■ DIRECTIONS FOR THIS TASK ■
Copy each line of the entries that includes the word "cargo".

■ RECORDS FOR THE EXERCISE ■
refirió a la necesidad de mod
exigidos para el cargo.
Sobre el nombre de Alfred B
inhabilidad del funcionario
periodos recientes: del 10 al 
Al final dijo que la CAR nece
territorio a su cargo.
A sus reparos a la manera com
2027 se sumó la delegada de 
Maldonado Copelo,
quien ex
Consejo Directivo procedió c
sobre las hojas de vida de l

■ PROBLEM SOLUTION ■
exigidos para el cargo.
territorio a su cargo.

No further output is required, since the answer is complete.